Entries provided:
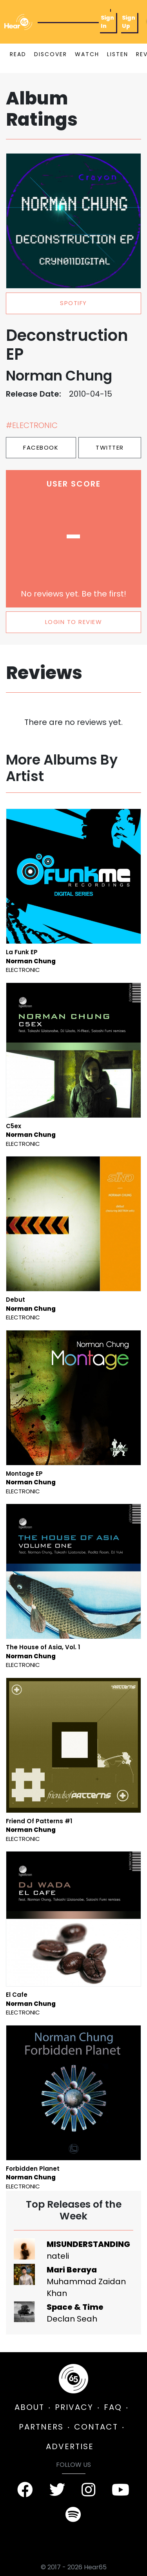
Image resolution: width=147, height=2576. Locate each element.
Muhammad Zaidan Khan (86, 2287)
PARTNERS (41, 2426)
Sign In (107, 22)
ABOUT (29, 2407)
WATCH (87, 54)
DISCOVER (50, 54)
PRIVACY (74, 2407)
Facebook (40, 447)
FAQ (113, 2407)
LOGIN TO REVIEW (73, 622)
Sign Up (128, 22)
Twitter (110, 447)
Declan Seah (72, 2318)
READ (18, 54)
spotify (73, 303)
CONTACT (96, 2426)
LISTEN (117, 54)
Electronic (23, 970)
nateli (58, 2255)
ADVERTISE (70, 2446)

Work instruction: Each line from the one containing "PRIVACY (74, 2407)" through the final line of the records must be repeated exactly, with no line added or dropped.

Written solution:
PRIVACY (74, 2407)
Facebook (40, 447)
FAQ (113, 2407)
LOGIN TO REVIEW (73, 622)
Sign Up (128, 22)
Twitter (110, 447)
Declan Seah (72, 2318)
READ (18, 54)
spotify (73, 303)
CONTACT (96, 2426)
LISTEN (117, 54)
Electronic (23, 970)
nateli (58, 2255)
ADVERTISE (70, 2446)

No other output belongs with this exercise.